*WHAT YOU SHOULD DO:* Without the pictures, give every record again exactly.

*DATA RECORDS:*
Segment Open
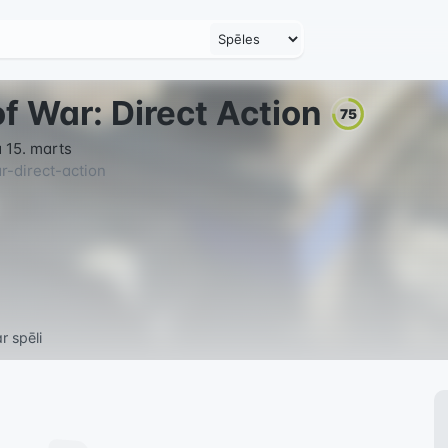
of War: Direct Action
75
 15. marts
r-direct-action
r spēli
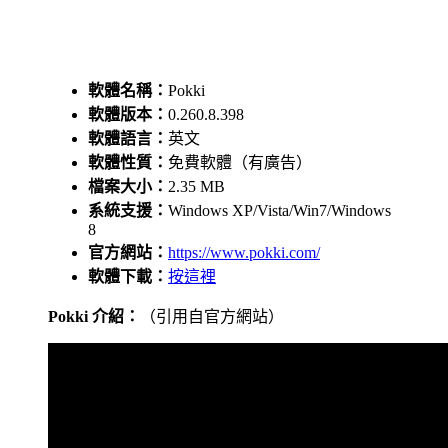
軟體名稱：
Pokki
軟體版本：
0.260.8.398
軟體語言：
英文
軟體性質：
免費軟體（有廣告）
檔案大小：
2.35 MB
系統支援：
Windows XP/Vista/Win7/Windows
8
官方網站：
https://www.pokki.com/
軟體下載：
按這裡
Pokki 介紹：
（引用自官方網站）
Segment Closed
*RESPONSE BOX:*
of War: Direct Action
75
 15. marts
r-direct-action
r spēli
軟體名稱：
Pokki
軟體版本：
0.260.8.398
軟體語言：
英文
軟體性質：
免費軟體（有廣告）
檔案大小：
2.35 MB
系統支援：
Windows XP/Vista/Win7/Windows
8
官方網站：
https://www.pokki.com/
軟體下載：
按這裡
Pokki 介紹：
（引用自官方網站）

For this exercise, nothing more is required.